━━ Supplied data

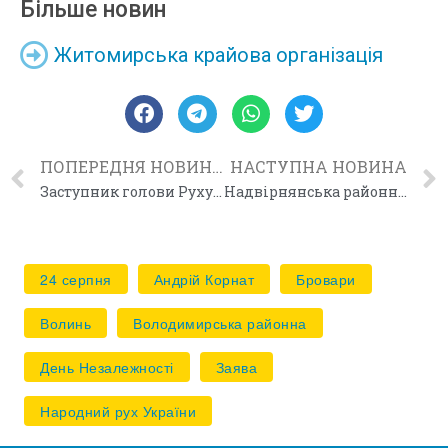
Більше новин
Житомирська крайова організація
ПОПЕРЕДНЯ НОВИНА
НАСТУПНА НОВИНА
Заступник голови Руху Дмитро Климук відвідав Одесу
Надвірнянська районна організація Руху переобрала керівництво
24 серпня
Андрій Корнат
Бровари
Волинь
Володимирська районна
День Незалежності
Заява
Народний рух України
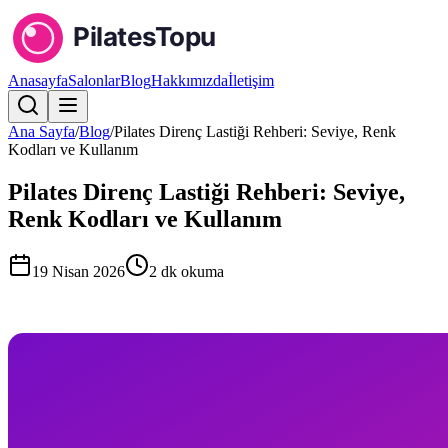
Anasayfa
Salonlar
Blog
Hakkımızda
İletişim
Ana Sayfa
/
Blog
/
Pilates Direnç Lastiği Rehberi: Seviye, Renk
Kodları ve Kullanım
Pilates Direnç Lastiği Rehberi: Seviye,
Renk Kodları ve Kullanım
19 Nisan 2026
2
dk okuma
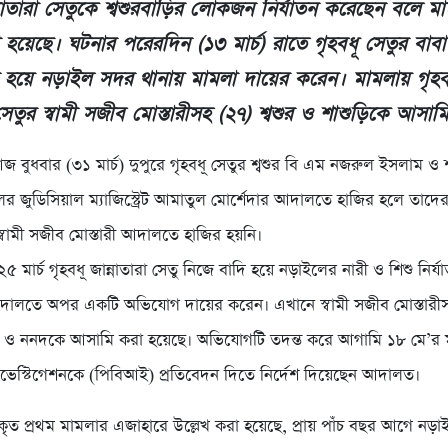
ন্নাতারা সেতুকে শ্বশুরবাড়ির লোকজন নির্যাতন করেছেন বলে ম
া হয়েছে। ঘটনার পরেরদিন (১৩ মার্চ) রাতে গৃহবধূ সেতুর বাব
 হয়ে নড়াইল সদর থানায় মামলা দায়ের করেন। মামলায় গৃহব
 সেতুর স্বামী সজীব মোস্তারীসহ (২৭) শ্বশুর ও শাশুড়িকে আসা
 বুধবার (৩১ মার্চ) দুপুরে গৃহবধূ সেতুর শ্বশুর বি এম নজরুল ইসলাম ও
র জুডিসিয়াল ম্যাজিস্ট্রেট আমাতুল মোর্শেদার আদালতে হাজির হলে তাদের 
্বামী সজীব মোস্তারী আদালতে হাজির হয়নি।
 মার্চ গৃহবধূ জান্নাতারা সেতু নিজে বাদি হয়ে নড়াইলের নারী ও শিশু নির্
ল আদালতে অপর একটি অভিযোগ দায়ের করেন। এখানে স্বামী সজীব মোস্তারীসহ
র ও ননদকে আসামি করা হয়েছে। অভিযোগটি তদন্ত করে আগামি ১৮ মে’র ম
নভেস্টিগেশনকে (পিবিআই) প্রতিবেদন দিতে নির্দেশ দিয়েছেন আদালত।
ৃত প্রথম মামলার এজাহারে উল্লেখ করা হয়েছে, প্রায় পাঁচ বছর আগে নড়াইল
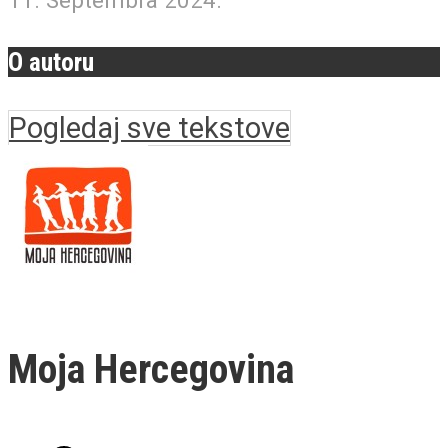
11. Septembra 2024.
O autoru
Pogledaj sve tekstove
Moja Hercegovina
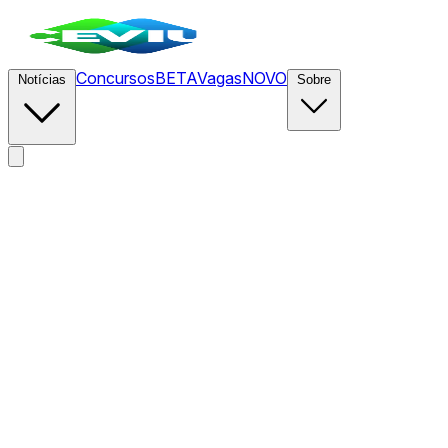
Concursos
BETA
Vagas
NOVO
Notícias
Sobre
News
/
CEVIU Web Dev
/
Regressão na Interação entre
Modelos de IA e Ferramentas de Edição Preocupa
Desenvolvedores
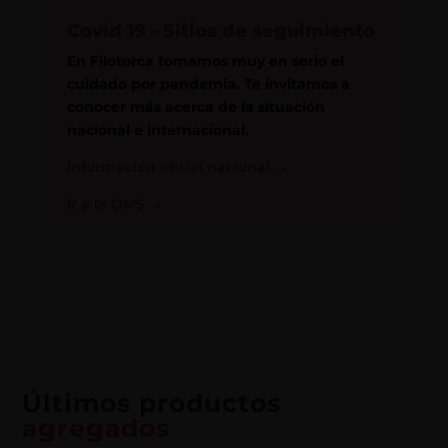
Covid 19 - Sitios de seguimiento
En Filotorca tomamos muy en serio el
cuidado por pandemia. Te invitamos a
conocer más acerca de la situación
nacional e internacional.
Información oficial nacional
→
Ir a la OMS
→
Últimos productos
agregados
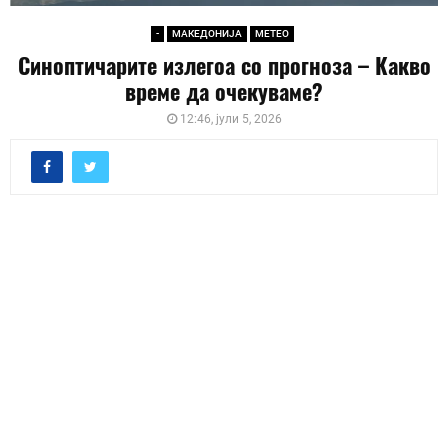
-
МАКЕДОНИЈА
МЕТЕО
Синоптичарите излегоа со прогноза – Какво
време да очекуваме?
12:46, јули 5, 2026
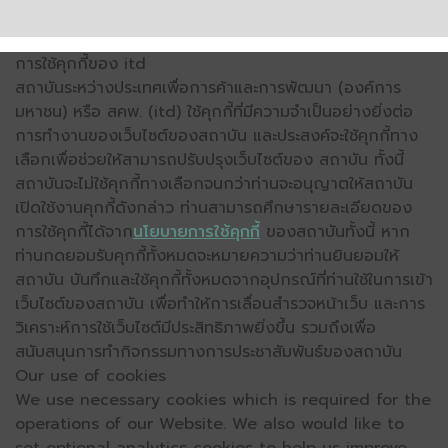
การใช้คุกกี้ของ itd
สถาบันระหว่างประเทศเพื่อการค้าและการพัฒนา (องค์การ
มหาชน) หรือ สคพ. (itd) ใช้คุกกี้ที่มีความจำเป็นอย่างยิ่งต่อ
การทำงานของเว็บไซต์ของสถาบัน และประสงค์จะใช้คุกกี้ทาง
เลือกเพื่อช่วยให้สามารถปรับปรุงเว็บไซต์ของ สถาบัน ทั้งนี้
สถาบันจะไม่ใช้คุกกี้ทางเลือกจนกว่าท่านจะอนุญาตให้สถาบัน
เปิดใช้งานคุกกี้ดังกล่าว ท่านสามารถศึกษารายละเอียดของ
การใช้คุกกี้ได้จาก
นโยบายการใช้คุกกี้
ของสถาบันทั้งนี้ หาก
ท่านกดยอมรับคุกกี้ทั้งหมดจะหมายความว่าท่านยินยอมให้
สถาบัน บันทึกและใช้คุกกี้ทั้งหมดจากอุปกรณ์ที่ท่านใช้ในการเข้า
เว็บไซต์ของสถาบัน เพื่อทำให้การเลื่อนสำรวจหน้าเว็บ และการ
วิเคราะห์การใช้เว็บไซต์มีประสิทธิภาพยิ่งขึ้น รวมถึงเพื่อ
สนับสนุนการทำกิจกรรมทางการประชาสัมพันธ์ของสถาบัน
Our use of cookies
We use necessary cookies which is required for the
operations of our Website. We also would like to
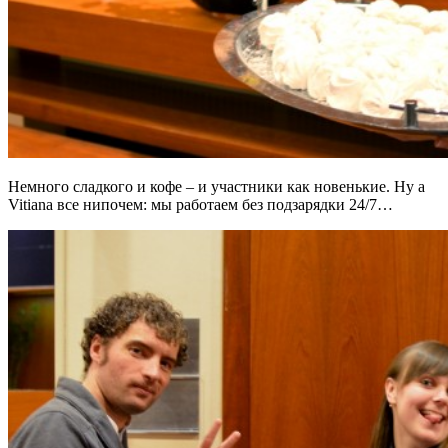
Немного сладкого и кофе – и участники как новенькие. Ну а
Vitiana все нипочем: мы работаем без подзарядки 24/7…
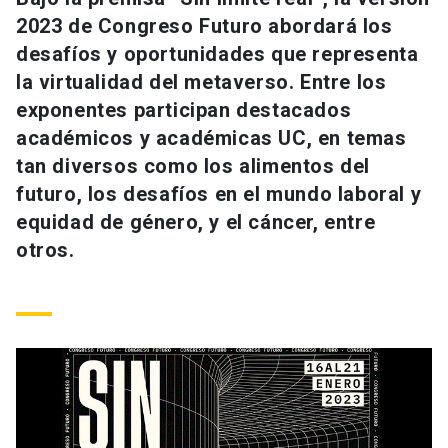
Universidad
2023 de Congreso Futuro abordará los
desafíos y oportunidades que representa
keyboard_arrow_down
Información para
la virtualidad del metaverso. Entre los
exponentes participan destacados
Futuros estudiantes
Go to english site
launch
académicos y académicas UC, en temas
Estudiantes
tan diversos como los alimentos del
ACCESOS DIRECTOS
futuro, los desafíos en el mundo laboral y
Admisión
launch
Académicos
equidad de género, y el cáncer, entre
otros.
Mi Cuenta UC
launch
Personal
Correo UC
launch
launch
Alumni
Mi Portal UC
launch
Padres y familia
Medios
Biblioteca
launch
launch
Vecinos
Donaciones
launch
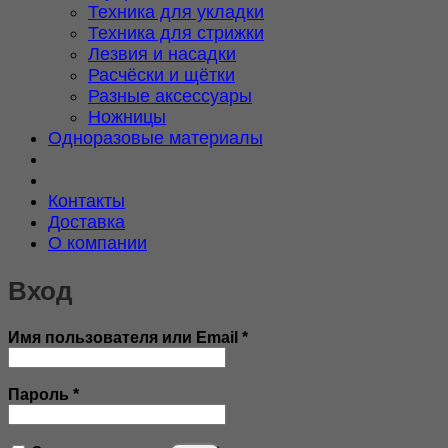
Техника для укладки
Техника для стрижки
Лезвия и насадки
Расчёски и щётки
Разные аксессуары
Ножницы
Одноразовые материалы
Контакты
Доставка
О компании
Вход
Обязательно
Имя пользователя или Email
*
Обязательно
Пароль
*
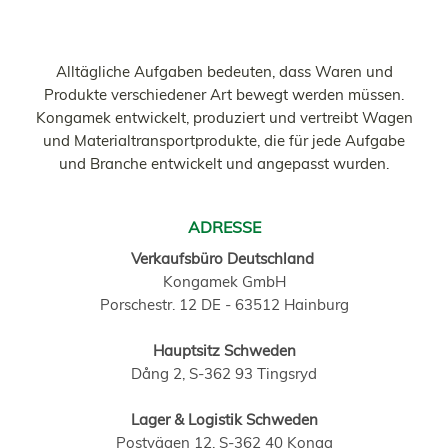
Alltägliche Aufgaben bedeuten, dass Waren und
Produkte verschiedener Art bewegt werden müssen.
Kongamek entwickelt, produziert und vertreibt Wagen
und Materialtransportprodukte, die für jede Aufgabe
und Branche entwickelt und angepasst wurden.
ADRESSE
Verkaufsbüro Deutschland
Kongamek GmbH
Porschestr. 12 DE - 63512 Hainburg
Hauptsitz Schweden
Dång 2, S-362 93 Tingsryd
Lager & Logistik Schweden
Postvägen 12, S-362 40 Konga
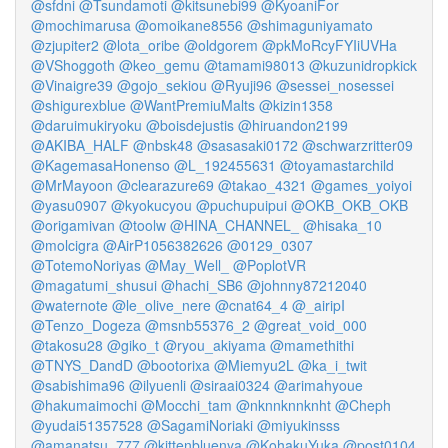
@sfdni
@Tsundamoti
@kitsunebi99
@KyoaniFor
@mochimarusa
@omoikane8556
@shimaguniyamato
@zjupiter2
@lota_oribe
@oldgorem
@pkMoRcyFYIiUVHa
@VShoggoth
@keo_gemu
@tamami98013
@kuzunidropkick
@Vinaigre39
@gojo_sekiou
@Ryuji96
@sessei_nosessei
@shigurexblue
@WantPremiuMalts
@kizin1358
@daruimukiryoku
@boisdejustis
@hiruandon2199
@AKIBA_HALF
@nbsk48
@sasasaki0172
@schwarzritter09
@KagemasaHonenso
@L_192455631
@toyamastarchild
@MrMayoon
@clearazure69
@takao_4321
@games_yoiyoi
@yasu0907
@kyokucyou
@puchupuipui
@OKB_OKB_OKB
@origamivan
@toolw
@HINA_CHANNEL_
@hisaka_10
@molcigra
@AirP1056382626
@0129_0307
@TotemoNoriyas
@May_Well_
@PoplotVR
@magatumi_shusui
@hachi_SB6
@johnny87212040
@waternote
@le_olive_nere
@cnat64_4
@_airipI
@Tenzo_Dogeza
@msnb55376_2
@great_void_000
@takosu28
@giko_t
@ryou_akiyama
@mamethithi
@TNYS_DandD
@bootorixa
@Miemyu2L
@ka_i_twit
@sabishima96
@ilyuenli
@siraai0324
@arimahyoue
@hakumaimochi
@Mocchi_tam
@nknnknnknht
@Cheph
@yudai51357528
@SagamiNoriaki
@miyukinsss
@amanatsu_777
@kittenbluenya
@KohakuYuka
@post0104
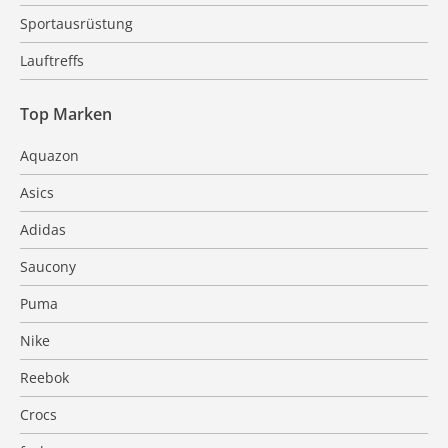
Sportausrüstung
Lauftreffs
Top Marken
Aquazon
Asics
Adidas
Saucony
Puma
Nike
Reebok
Crocs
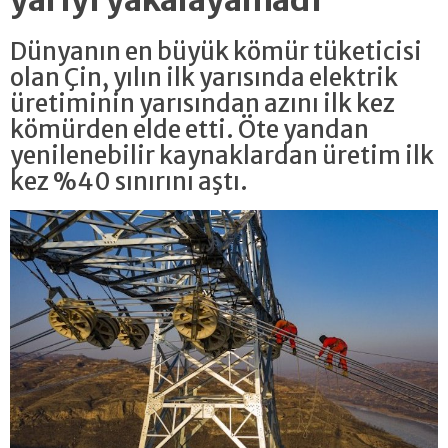
yarıyı yakalayamadı
Dünyanın en büyük kömür tüketicisi
olan Çin, yılın ilk yarısında elektrik
üretiminin yarısından azını ilk kez
kömürden elde etti. Öte yandan
yenilenebilir kaynaklardan üretim ilk
kez %40 sınırını aştı.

━━━━

Problem requirements: When pictures appear in the records above, leave them out and reproduce exactly each line from the first through the line containing "Covid 19 - Sitios de seguimiento", both included.

Reply to the exercise:
Більше новин
Житомирська крайова організація
ПОПЕРЕДНЯ НОВИНА
НАСТУПНА НОВИНА
Заступник голови Руху Дмитро Климук відвідав Одесу
Надвірнянська районна організація Руху переобрала керівництво
24 серпня
Андрій Корнат
Бровари
Волинь
Володимирська районна
День Незалежності
Заява
Народний рух України
Anasayfa
Salonlar
Blog
Hakkımızda
İletişim
Ana Sayfa
/
Blog
/
Pilates Direnç Lastiği Rehberi: Seviye, Renk
Kodları ve Kullanım
Pilates Direnç Lastiği Rehberi: Seviye,
Renk Kodları ve Kullanım
19 Nisan 2026
2
dk okuma
ন্নাতারা সেতুকে শ্বশুরবাড়ির লোকজন নির্যাতন করেছেন বলে ম
া হয়েছে। ঘটনার পরেরদিন (১৩ মার্চ) রাতে গৃহবধূ সেতুর বাব
 হয়ে নড়াইল সদর থানায় মামলা দায়ের করেন। মামলায় গৃহব
 সেতুর স্বামী সজীব মোস্তারীসহ (২৭) শ্বশুর ও শাশুড়িকে আসা
 বুধবার (৩১ মার্চ) দুপুরে গৃহবধূ সেতুর শ্বশুর বি এম নজরুল ইসলাম ও
র জুডিসিয়াল ম্যাজিস্ট্রেট আমাতুল মোর্শেদার আদালতে হাজির হলে তাদের 
্বামী সজীব মোস্তারী আদালতে হাজির হয়নি।
 মার্চ গৃহবধূ জান্নাতারা সেতু নিজে বাদি হয়ে নড়াইলের নারী ও শিশু নির্
ল আদালতে অপর একটি অভিযোগ দায়ের করেন। এখানে স্বামী সজীব মোস্তারীসহ
র ও ননদকে আসামি করা হয়েছে। অভিযোগটি তদন্ত করে আগামি ১৮ মে’র ম
নভেস্টিগেশনকে (পিবিআই) প্রতিবেদন দিতে নির্দেশ দিয়েছেন আদালত।
ৃত প্রথম মামলার এজাহারে উল্লেখ করা হয়েছে, প্রায় পাঁচ বছর আগে নড়াইল
11. Septembra 2024.
O autoru
Pogledaj sve tekstove
Moja Hercegovina
Concursos
BETA
Vagas
NOVO
Notícias
Sobre
News
/
CEVIU Web Dev
/
Regressão na Interação entre
Modelos de IA e Ferramentas de Edição Preocupa
Desenvolvedores
Covid 19 - Sitios de seguimiento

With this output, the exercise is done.